Segundo informações apuradas pela reportagem, os dois irmãos estavam fazendo compras no estabelecimento, que fica a poucos metros da casa onde moram. O adolescente havia separado alguns produtos e, ao chegar ao caixa, pagou normalmente cerca de R$ 12 em mercadorias.
Sem que ele percebesse, o irmão mais novo pegou uma barra de chocolate, avaliada em pouco mais de R$ 3, e a consumiu ainda dentro da loja. Após o pagamento, os dois saíram juntos, sem saber que seriam surpreendidos logo em seguida.
Já no estacionamento, os menores foram abordados por seguranças. Ao ser informado do ocorrido, o adolescente imediatamente se prontificou a pagar pelo produto, utilizando um cartão da mãe, que possuía saldo suficiente. Mesmo assim, o pagamento foi recusado, e a Polícia Militar foi acionada.
Uma viatura esteve no local e, mesmo diante da situação, conduziu as duas crianças até a delegacia. Na Defla, os irmãos — visivelmente assustados — foram colocados na sala de permanência junto com adultos detidos por crimes como furto e assalto, o que aumentou ainda mais o clima de medo e constrangimento.
O procedimento só foi interrompido após policiais civis perceberem que se tratava de uma criança de apenas 6 anos. O registro da ocorrência foi refeito, e os menores permaneceram na unidade até a chegada da mãe, sendo liberados após a assinatura de um termo.
A mãe das crianças ficou revoltada. Em entrevista, afirmou que os filhos sempre frequentam o supermercado por ser próximo de casa e que nunca houve qualquer problema anterior. Ela destacou que o filho mais velho tentou resolver a situação de forma imediata, pagando pelo chocolate, mas teve a proposta recusada.
Indignada, a mulher registrou um boletim de ocorrência contra o estabelecimento e informou que pretende acionar a Justiça por constrangimento e danos morais. Segundo ela, a situação foi desproporcional e expôs os filhos a um ambiente inadequado, ao lado de pessoas presas.
O caso levanta um alerta importante: de acordo com o Estatuto da Criança e do Adolescente (ECA), crianças com até 12 anos incompletos não podem ser responsabilizadas criminalmente, nem conduzidas a delegacias por atos dessa natureza. Em situações envolvendo menores, o procedimento correto é o encaminhamento ao Conselho Tutelar, e não à polícia judiciária.
Outro ponto que chama atenção é o contexto: o episódio ocorreu justamente durante a Semana da Páscoa, período marcado por forte incentivo ao consumo de chocolates. Para a família, o ato da criança foi claramente inocente, sem qualquer intenção de furto.
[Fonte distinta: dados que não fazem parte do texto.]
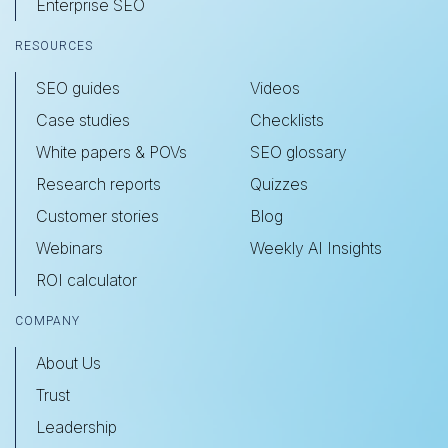
Enterprise SEO
RESOURCES
SEO guides
Videos
Case studies
Checklists
White papers & POVs
SEO glossary
Research reports
Quizzes
Customer stories
Blog
Webinars
Weekly AI Insights
ROI calculator
COMPANY
About Us
Trust
Leadership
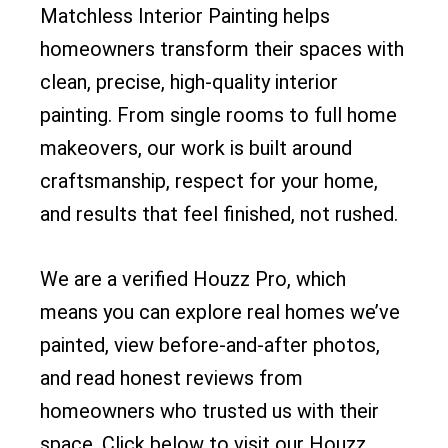
Matchless Interior Painting helps
homeowners transform their spaces with
clean, precise, high-quality interior
painting. From single rooms to full home
makeovers, our work is built around
craftsmanship, respect for your home,
and results that feel finished, not rushed.
We are a verified Houzz Pro, which
means you can explore real homes we’ve
painted, view before-and-after photos,
and read honest reviews from
homeowners who trusted us with their
space. Click below to visit our Houzz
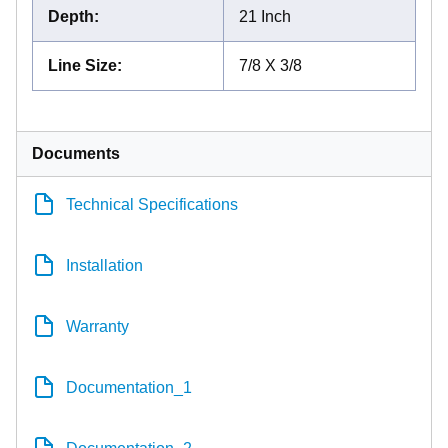
Depth
:
21 Inch
Line Size
:
7/8 X 3/8
Documents
Technical Specifications
Installation
Warranty
Documentation_1
Documentation_2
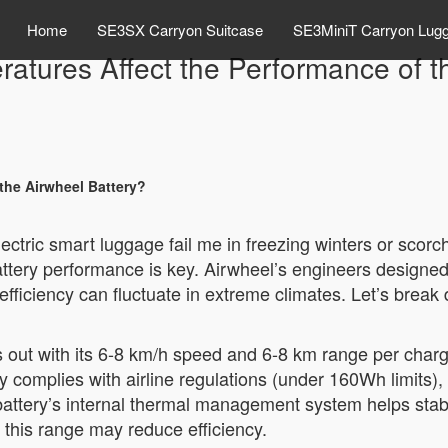
Home
SE3SX Carryon Suitcase
SE3MiniT Carryon Lug
tures Affect the Performance of t
the Airwheel Battery?
lectric smart luggage fail me in freezing winters or sc
ttery performance is key. Airwheel’s engineers designed 
 its efficiency can fluctuate in extreme climates. Let’s br
s out with its 6-8 km/h speed and 6-8 km range per cha
y complies with airline regulations (under 160Wh limits), 
he battery’s internal thermal management system helps st
this range may reduce efficiency.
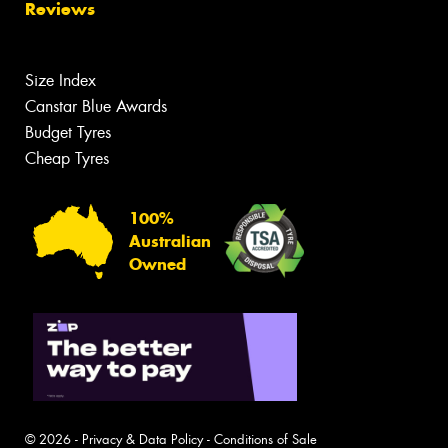
Reviews
Size Index
Canstar Blue Awards
Budget Tyres
Cheap Tyres
100%
Australian
Owned
© 2026 -
Privacy & Data Policy
-
Conditions of Sale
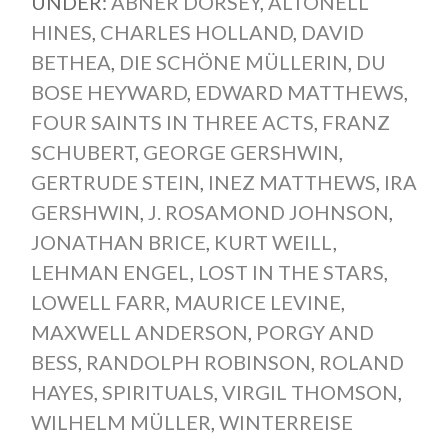
UNDER:
ABNER DORSEY
,
ALTONELL
HINES
,
CHARLES HOLLAND
,
DAVID
BETHEA
,
DIE SCHÖNE MÜLLERIN
,
DU
BOSE HEYWARD
,
EDWARD MATTHEWS
,
FOUR SAINTS IN THREE ACTS
,
FRANZ
SCHUBERT
,
GEORGE GERSHWIN
,
GERTRUDE STEIN
,
INEZ MATTHEWS
,
IRA
GERSHWIN
,
J. ROSAMOND JOHNSON
,
JONATHAN BRICE
,
KURT WEILL
,
LEHMAN ENGEL
,
LOST IN THE STARS
,
LOWELL FARR
,
MAURICE LEVINE
,
MAXWELL ANDERSON
,
PORGY AND
BESS
,
RANDOLPH ROBINSON
,
ROLAND
HAYES
,
SPIRITUALS
,
VIRGIL THOMSON
,
WILHELM MÜLLER
,
WINTERREISE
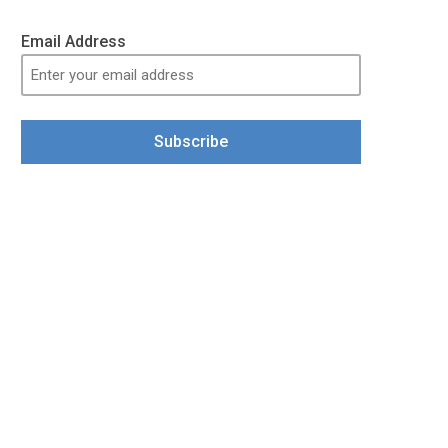
Email Address
Subscribe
Especialistas reforçam que crianças devem ser tratadas como sujeitos de proteção integral, e não como autores de crime. Neste caso, a condução à delegacia e a exposição a adultos detidos levantam questionamentos sobre possível excesso e falhas no procedimento adotado.
A reportagem também conversou com um funcionário do supermercado, que preferiu não se identificar. Ele afirmou que a orientação do estabelecimento é acionar a polícia e encaminhar casos à Delegacia de Flagrantes, independentemente da idade ou do valor do produto. No entanto, o próprio funcionário disse não concordar com a forma como a situação foi conduzida, destacando que a criança foi tratada como criminosa e que a experiência pode gerar traumas.